Ну, это как ему угодно, я же совершенно напротив. Я может быть единственный
человек во всей природе, который любит истину и искренно желает добра. Я был
при том, когда умершее на кресте Слово восходило в небо, неся на персях
своих душу распятого одесную разбойника, я слышал радостные взвизги
херувимов, поющих и вопиющих: "осанна", и громовый вопль восторга серафимов,
от которого потряслось небо и все мироздание. И вот, клянусь же всем, что
есть свято, я хотел примкнуть к хору и крикнуть со всеми "осанна"! Уже
слетало, уже рвалось из груди... я ведь, ты знаешь, очень чувствителен и
художественно-восприимчив. Но здравый смысл, - о, самое несчастное свойство
моей природы, - удержал меня и тут в должных границах, и я пропустил
мгновение! Ибо что же, подумал я в ту же минуту, - что же бы вышло после
моей-то "осанны"? Тотчас бы все угасло на свете и не стало бы случаться
никаких происшествий. И вот единственно по долгу службы и по социальному
моему положению я принужден был задавить в себе хороший момент и остаться
при пакостях. Честь добра кто-то берет всю себе, а мне оставлены в удел
только пакости. Но я не завидую чести жить на шаромыжку, я не честолюбив.
Почему изо всех существ в мире только я лишь один обречен на проклятия ото
всех порядочных людей и даже на пинки сапогами, ибо, воплощаясь, должен
принимать иной раз и такие последствия? Я ведь знаю, тут есть секрет, но
секрет мне ни за что не хотят открыть, потому что я пожалуй тогда,
догадавшись в чем дело, рявкну "осанну", и тотчас исчезнет необходимый минус
и начнется во всем мире благоразумие, а с ним, разумеется, и конец всему,
даже газетам и журналам, потому что кто ж на них тогда станет подписываться.
Я ведь знаю, в конце концов я помирюсь, дойду и я мой квадрилион, и узнаю
секрет. Но пока это произойдет, будирую и, скрепя сердце, исполняю мое
назначение: губить тысячи, чтобы спасся один. Сколько, например, надо было
погубить душ и опозорить честных репутаций, чтобы получить одного только
праведного Иова, на котором меня так зло поддели во время оно! Нет, пока не
открыт секрет, для меня существуют две правды: одна тамошняя, ихняя, мне
пока совсем неизвестная, а другая моя. И еще неизвестно, которая будет
почище... Ты заснул?
- Еще бы, - злобно простонал Иван, - все, что ни есть глупого в природе
моей, давно уже пережитого, перемолотого в уме моем, отброшенного как
падаль, - ты мне же подносишь как какую-то новость!

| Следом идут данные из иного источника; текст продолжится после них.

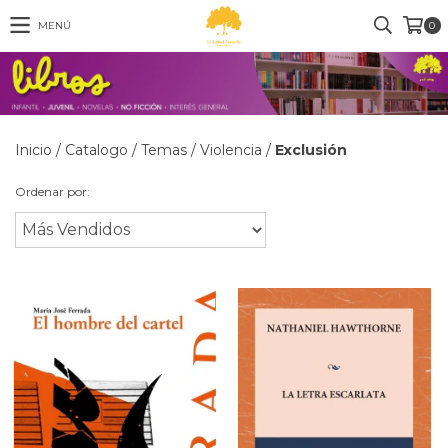
MENÚ
0
Inicio
/
Catalogo
/
Temas
/
Violencia
/
Exclusión
Ordenar por:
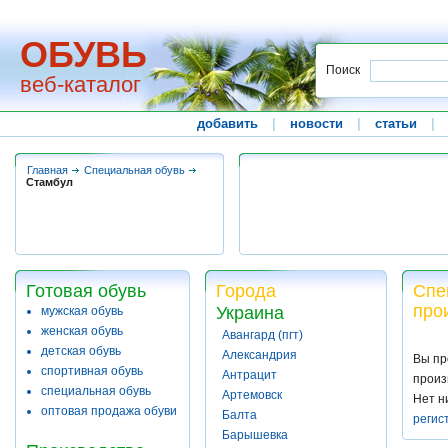
ОБУВЬ
Поиск
веб-каталог
добавить
|
новости
|
статьи
|
Главная
Специальная обувь
Стамбул
Готовая обувь
Города
Спе
про
Украина
мужская обувь
женская обувь
Авангард (пгт)
детская обувь
Александрия
Вы пр
спортивная обувь
Антрацит
произ
специальная обувь
Артемовск
Нет н
оптовая продажа обуви
Балта
регис
Барышевка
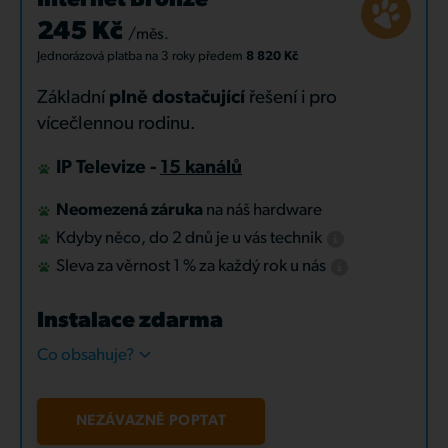
Internet Bronze
245 Kč
/měs.
Jednorázová platba
na 3 roky
předem
8 820 Kč
Základní
plně dostačující
řešení i pro
vícečlennou rodinu.
IP Televize -
15 kanálů
Neomezená záruka
na náš hardware
Kdyby něco, do 2 dnů je u vás technik
Sleva za věrnost 1 % za každý rok u nás
Instalace zdarma
Co obsahuje?
NEZÁVAZNĚ POPTAT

- Не потрафил и тут! А я-то думал тебя даже литературным изложением
прельстить: Эта "осанна"-то в небе право недурно ведь у меня вышло? Затем
сейчас этот саркастический тон a la Гейне, а, не правда ли?
- Нет, я никогда не был таким лакеем! Почему же душа моя могла породить
такого лакея как ты?
- Друг мой, я знаю одного прелестнейшего и милейшего русского барченка:
молодого мыслителя и большого любителя литературы и изящных вещей, автора
поэмы, которая обещает, под названием: "Великий Инквизитор"... Я его только
и имел в виду!
- Я тебе запрещаю говорить о "Великом Инквизиторе", - воскликнул Иван,
весь покраснев от стыда.
- Ну, а "Геологический-то переворот"? помнишь? Вот это так уж поэмка!
- Молчи, или я убью тебя!
- Это меня-то убьешь? Нет, уж извини, выскажу. Я и пришел, чтоб
угостить себя этим удовольствием. О, я люблю мечты пылких, молодых,
трепещущих жаждой жизни друзей моих! "Там новые люди", решил ты еще прошлою
весной, сюда собираясь, "они полагают разрушить все и начать с антропофагии.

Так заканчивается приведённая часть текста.